Description of the task: Print the records below exactly, from the line containing "Женская одежда" down to the line containing "berkualitas.", both lines included, and omit every picture.

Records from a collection
== Segment start ==

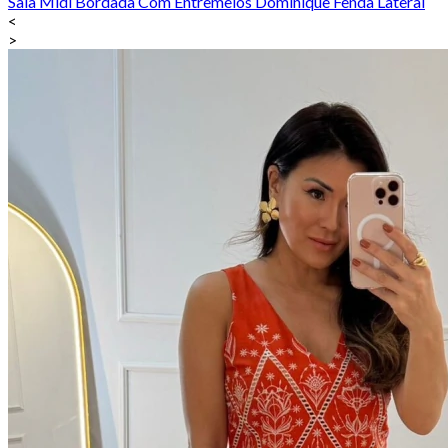
Saia Midi Bordada Com Entremeios Dominique Fenda Lateral
<
>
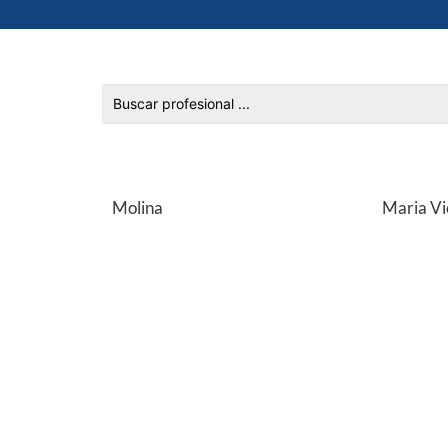
Molina
Maria Vi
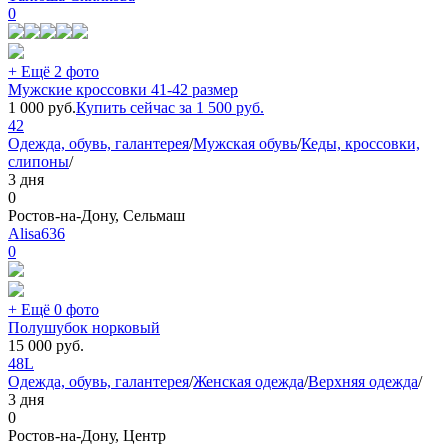
0
+ Ещё 2 фото
Мужские кроссовки 41-42 размер
1 000
руб.
Купить сейчас за
1 500
руб.
42
Одежда, обувь, галантерея
/
Мужская обувь
/
Кеды, кроссовки,
слипоны
/
3 дня
0
Ростов-на-Дону, Сельмаш
Alisa636
0
+ Ещё 0 фото
Полушубок норковый
15 000
руб.
48
L
Одежда, обувь, галантерея
/
Женская одежда
/
Верхняя одежда
/
3 дня
0
Ростов-на-Дону, Центр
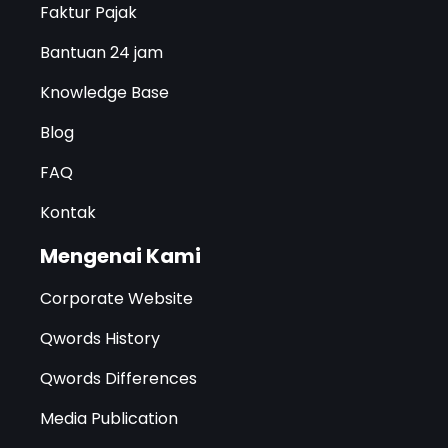
Faktur Pajak
Bantuan 24 jam
Knowledge Base
Blog
FAQ
Kontak
Mengenai Kami
Corporate Website
Qwords History
Qwords Differences
Media Publication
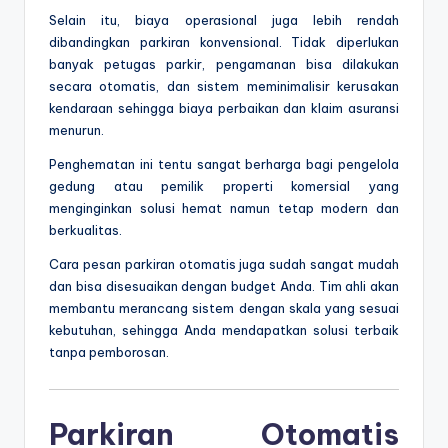
Selain itu, biaya operasional juga lebih rendah
dibandingkan parkiran konvensional. Tidak diperlukan
banyak petugas parkir, pengamanan bisa dilakukan
secara otomatis, dan sistem meminimalisir kerusakan
kendaraan sehingga biaya perbaikan dan klaim asuransi
menurun.
Penghematan ini tentu sangat berharga bagi pengelola
gedung atau pemilik properti komersial yang
menginginkan solusi hemat namun tetap modern dan
berkualitas.
Cara pesan parkiran otomatis juga sudah sangat mudah
dan bisa disesuaikan dengan budget Anda. Tim ahli akan
membantu merancang sistem dengan skala yang sesuai
kebutuhan, sehingga Anda mendapatkan solusi terbaik
tanpa pemborosan.
Parkiran Otomatis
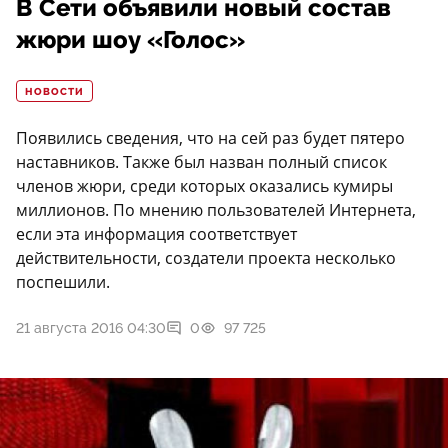
В Сети объявили новый состав
жюри шоу «Голос»
НОВОСТИ
Появились сведения, что на сей раз будет пятеро
наставников. Также был назван полный список
членов жюри, среди которых оказались кумиры
миллионов. По мнению пользователей Интернета,
если эта информация соответствует
действительности, создатели проекта несколько
поспешили.
21 августа 2016 04:30
0
97 725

== Segment end ==

Answer section:
Женская одежда
/
Верхняя одежда
/
3 дня
0
Ростов-на-Дону, Центр
Faktur Pajak
Bantuan 24 jam
Knowledge Base
Blog
FAQ
Kontak
Mengenai Kami
Corporate Website
Qwords History
Qwords Differences
Media Publication
Selain itu, biaya operasional juga lebih rendah
dibandingkan parkiran konvensional. Tidak diperlukan
banyak petugas parkir, pengamanan bisa dilakukan
secara otomatis, dan sistem meminimalisir kerusakan
kendaraan sehingga biaya perbaikan dan klaim asuransi
menurun.
Penghematan ini tentu sangat berharga bagi pengelola
gedung atau pemilik properti komersial yang
menginginkan solusi hemat namun tetap modern dan
berkualitas.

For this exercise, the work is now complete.